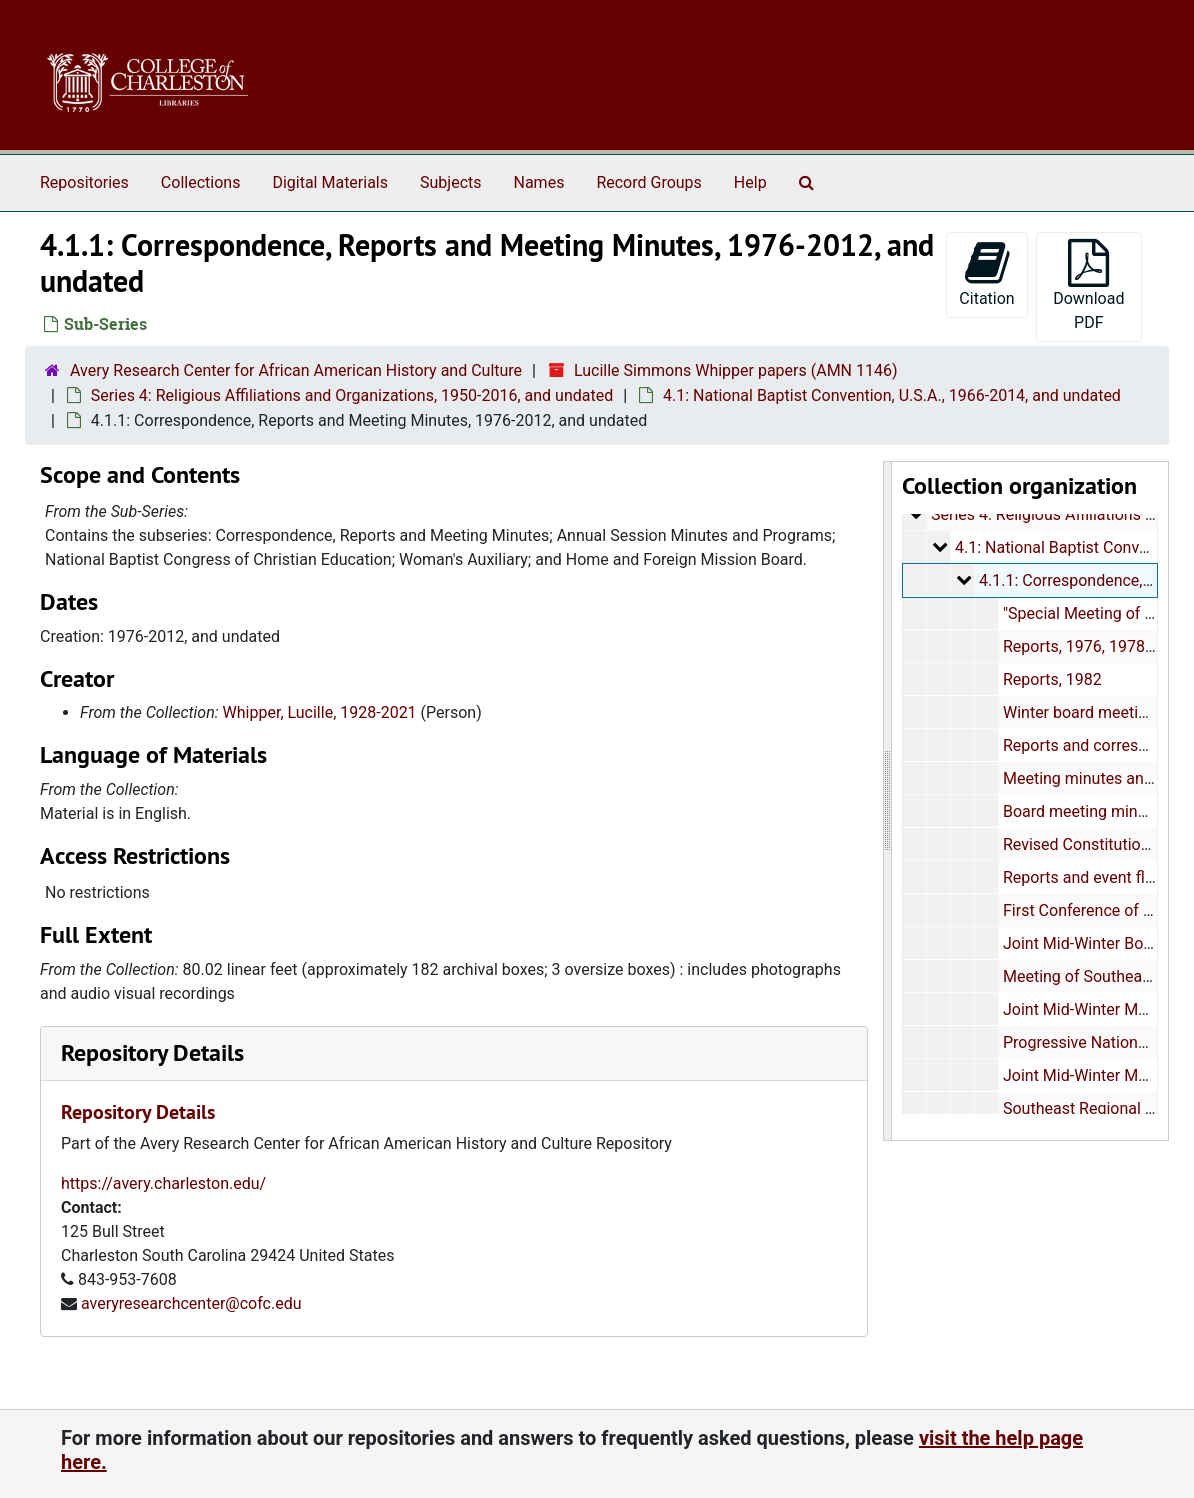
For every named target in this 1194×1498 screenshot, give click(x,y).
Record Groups (648, 182)
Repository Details (152, 1052)
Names (539, 182)
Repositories (84, 182)
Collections (201, 182)
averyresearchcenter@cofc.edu (191, 1303)
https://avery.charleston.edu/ (163, 1183)
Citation (986, 273)
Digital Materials (330, 182)
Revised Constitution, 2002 (1098, 844)
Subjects (450, 182)
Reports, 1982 (1052, 679)
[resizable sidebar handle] (888, 801)
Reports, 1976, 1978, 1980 (1095, 646)
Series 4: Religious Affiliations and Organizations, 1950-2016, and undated (352, 395)
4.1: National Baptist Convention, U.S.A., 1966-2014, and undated (892, 395)
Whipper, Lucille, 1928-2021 (320, 712)
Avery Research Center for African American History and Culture (296, 370)
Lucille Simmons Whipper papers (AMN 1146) (736, 370)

> **WHAT YOU ARE ASKED TO DO**
Quote, word for word, every line starting at the one that contains "Reports, 1982 (1052, 679)" and ending with the final line of the entries.

> **OUTPUT FOR THIS TASK**
Reports, 1982 (1052, 679)
[resizable sidebar handle] (888, 801)
Reports, 1976, 1978, 1980 (1095, 646)
Series 4: Religious Affiliations and Organizations, 1950-2016, and undated (352, 395)
4.1: National Baptist Convention, U.S.A., 1966-2014, and undated (892, 395)
Whipper, Lucille, 1928-2021 (320, 712)
Avery Research Center for African American History and Culture (296, 370)
Lucille Simmons Whipper papers (AMN 1146) (736, 370)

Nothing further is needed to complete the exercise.